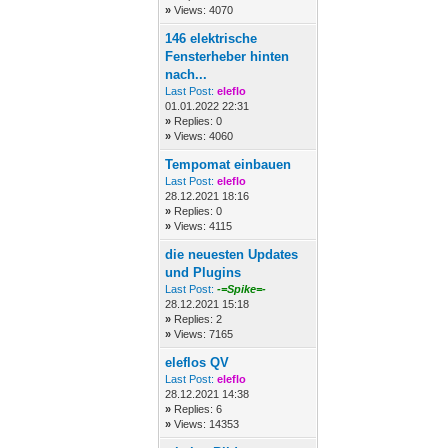
»
Views: 4070
146 elektrische
Fensterheber hinten
nach...
Last Post:
eleflo
01.01.2022 22:31
»
Replies: 0
»
Views: 4060
Tempomat einbauen
Last Post:
eleflo
28.12.2021 18:16
»
Replies: 0
»
Views: 4115
die neuesten Updates
und Plugins
Last Post:
-=Spike=-
28.12.2021 15:18
»
Replies: 2
»
Views: 7165
eleflos QV
Last Post:
eleflo
28.12.2021 14:38
»
Replies: 6
»
Views: 14353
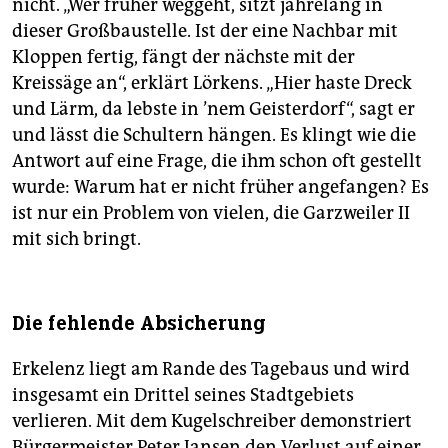
nicht. „Wer früher weggeht, sitzt jahrelang in
dieser Großbaustelle. Ist der eine Nachbar mit
Kloppen fertig, fängt der nächste mit der
Kreissäge an“, erklärt Lörkens. „Hier haste Dreck
und Lärm, da lebste in ’nem Geisterdorf“, sagt er
und lässt die Schultern hängen. Es klingt wie die
Antwort auf eine Frage, die ihm schon oft gestellt
wurde: Warum hat er nicht früher angefangen? Es
ist nur ein Problem von vielen, die Garzweiler II
mit sich bringt.
Die fehlende Absicherung
Erkelenz liegt am Rande des Tagebaus und wird
insgesamt ein Drittel seines Stadtgebiets
verlieren. Mit dem Kugelschreiber demonstriert
Bürgermeister Peter Jansen den Verlust auf einer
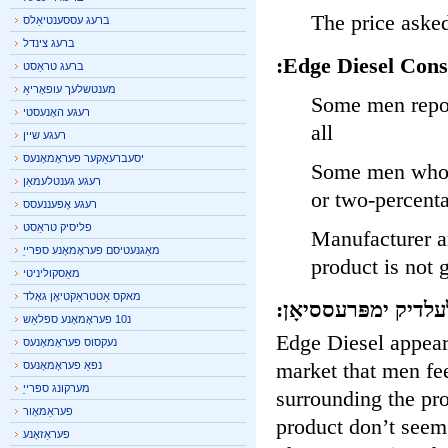
The price aske
ברעג עססענטיאַלס
ברעג צינדל
Edge Diesel Con
ברעג טראַסט
מענטשלעך עופאָריאַ
Some men repo
רעגע האָנעסטי
all
רעגע שיין
יסעברעאַקער פעראָמאָנעס
Some men who 
רעגע גענטלעמאַן
or two-percen
רעגע אָפּעננעסס
פליסיק טראַסט
Manufacturer a
מאַגנעטיסם פעראָמאָנע ספּרייַ
product is not
מאַסקוליניטי
מאקס אַטטראַקטיאָן גאָלד
לדיק ימפּרעססיאָן:
נ10 פעראָמאָנע ספּלאַש
Edge Diesel appear
נעקסוס פעראָמאָנעס
market that men fe
נפּאַ פעראָמאָנעס
מערקונג ספּרייַ
surrounding the pr
פעראַמאָור
product don’t seem
פעראַזאָנע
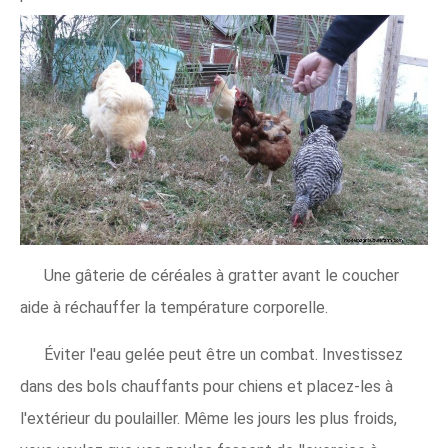
Une gâterie de céréales à gratter avant le coucher
aide à réchauffer la température corporelle.
Éviter l'eau gelée peut être un combat. Investissez
dans des bols chauffants pour chiens et placez-les à
l'extérieur du poulailler. Même les jours les plus froids,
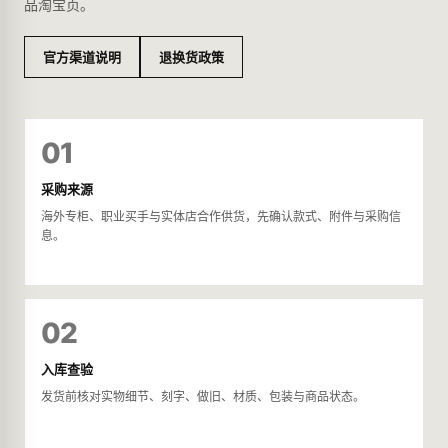
品淘宝页。
官方渠道说明
退换货政策
01
采购来源
海外专柜、职业买手与实体店合作供货，先确认款式、附件与采购信
息。
02
入库查验
发货前核对实物细节、刻字、做旧、材质、包装与商品状态。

*WHAT TO PRODUCE*.
Copy every record exactly, leaving the pictures out.

*TASK OUTPUT*.
»
Views: 4070
146 elektrische
Fensterheber hinten
nach...
Last Post:
eleflo
01.01.2022 22:31
»
Replies: 0
»
Views: 4060
Tempomat einbauen
Last Post:
eleflo
28.12.2021 18:16
»
Replies: 0
»
Views: 4115
die neuesten Updates
und Plugins
Last Post:
-=Spike=-
28.12.2021 15:18
»
Replies: 2
»
Views: 7165
eleflos QV
Last Post:
eleflo
28.12.2021 14:38
»
Replies: 6
»
Views: 14353
nicht. „Wer früher weggeht, sitzt jahrelang in
dieser Großbaustelle. Ist der eine Nachbar mit
Kloppen fertig, fängt der nächste mit der
Kreissäge an“, erklärt Lörkens. „Hier haste Dreck
und Lärm, da lebste in ’nem Geisterdorf“, sagt er
und lässt die Schultern hängen. Es klingt wie die
Antwort auf eine Frage, die ihm schon oft gestellt
wurde: Warum hat er nicht früher angefangen? Es
ist nur ein Problem von vielen, die Garzweiler II
mit sich bringt.
Die fehlende Absicherung
Erkelenz liegt am Rande des Tagebaus und wird
insgesamt ein Drittel seines Stadtgebiets
verlieren. Mit dem Kugelschreiber demonstriert
Bürgermeister Peter Jansen den Verlust auf einer
The price aske
ברעג עססענטיאַלס
ברעג צינדל
Edge Diesel Con
ברעג טראַסט
מענטשלעך עופאָריאַ
Some men repo
רעגע האָנעסטי
all
רעגע שיין
יסעברעאַקער פעראָמאָנעס
Some men who 
רעגע גענטלעמאַן
or two-percen
רעגע אָפּעננעסס
פליסיק טראַסט
Manufacturer a
מאַגנעטיסם פעראָמאָנע ספּרייַ
product is not
מאַסקוליניטי
מאקס אַטטראַקטיאָן גאָלד
לדיק ימפּרעססיאָן:
נ10 פעראָמאָנע ספּלאַש
Edge Diesel appear
נעקסוס פעראָמאָנעס
market that men fe
נפּאַ פעראָמאָנעס
מערקונג ספּרייַ
surrounding the pr
פעראַמאָור
product don’t seem
פעראַזאָנע
Une gâterie de céréales à gratter avant le coucher
aide à réchauffer la température corporelle.
Éviter l'eau gelée peut être un combat. Investissez
dans des bols chauffants pour chiens et placez-les à
l'extérieur du poulailler. Même les jours les plus froids,
品淘宝页。
官方渠道说明
退换货政策
01
采购来源
海外专柜、职业买手与实体店合作供货，先确认款式、附件与采购信
息。
02
入库查验
发货前核对实物细节、刻字、做旧、材质、包装与商品状态。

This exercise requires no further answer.